# Records to process
________________________________________

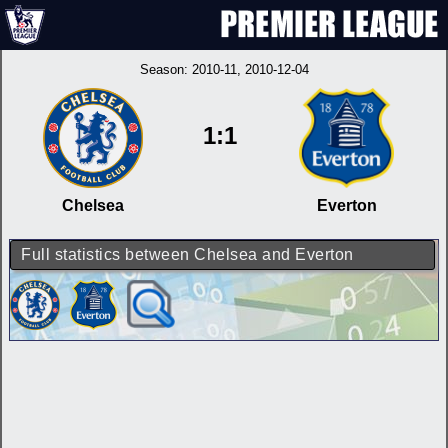
Season:
2010-11
, 2010-12-04
1:1
Chelsea
Everton
Full statistics between Chelsea and Everton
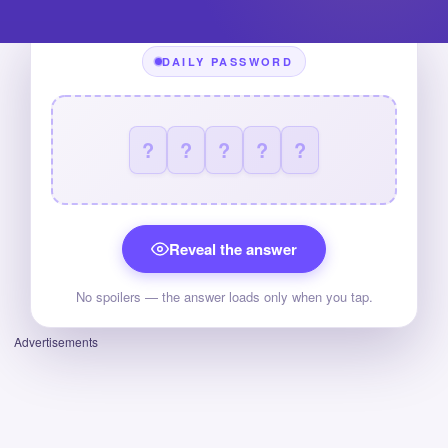
DAILY PASSWORD
?
?
?
?
?
Reveal the answer
No spoilers — the answer loads only when you tap.
Advertisements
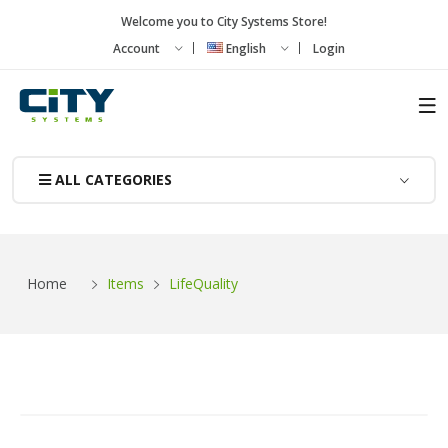
Welcome you to City Systems Store!
Account
English
Login
ALL CATEGORIES
Items
Home
LifeQuality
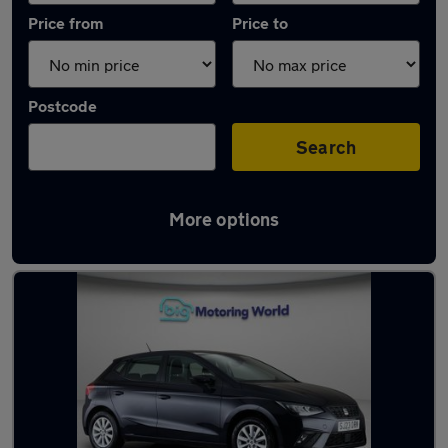
Price from
Price to
Postcode
Search
More options
Latest used SEAT Ibiza in Whittlesley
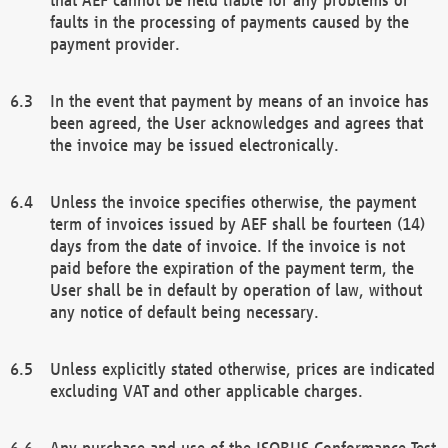
faults in the processing of payments caused by the
payment provider.
In the event that payment by means of an invoice has
been agreed, the User acknowledges and agrees that
the invoice may be issued electronically.
Unless the invoice specifies otherwise, the payment
term of invoices issued by AEF shall be fourteen (14)
days from the date of invoice. If the invoice is not
paid before the expiration of the payment term, the
User shall be in default by operation of law, without
any notice of default being necessary.
Unless explicitly stated otherwise, prices are indicated
excluding VAT and other applicable charges.
Any purchase and use of the ISOBUS Conformance Test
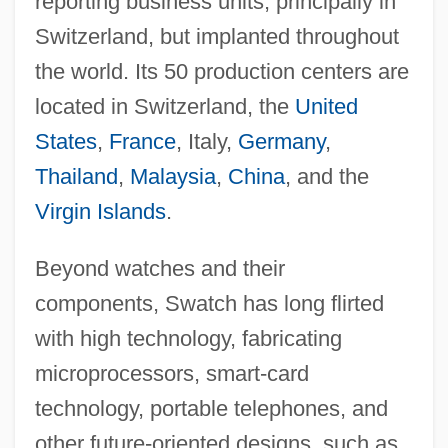
reporting business units, principally in
Switzerland, but implanted throughout
the world. Its 50 production centers are
located in Switzerland, the
United
States
,
France
, Italy,
Germany
,
Thailand
,
Malaysia
,
China
, and the
Virgin Islands
.
Beyond watches and their
components, Swatch has long flirted
with high technology, fabricating
microprocessors, smart-card
technology, portable telephones, and
other future-oriented designs, such as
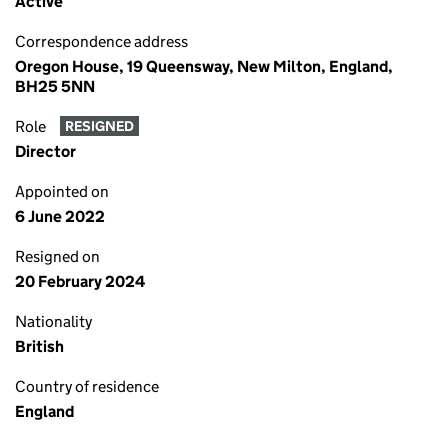
Active
Correspondence address
Oregon House, 19 Queensway, New Milton, England,
BH25 5NN
Role
RESIGNED
Director
Appointed on
6 June 2022
Resigned on
20 February 2024
Nationality
British
Country of residence
England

________________________________________

# What this task involves
Match on "default" and report each line of the data above that has it.

# Result
User shall be in default by operation of law, without
any notice of default being necessary.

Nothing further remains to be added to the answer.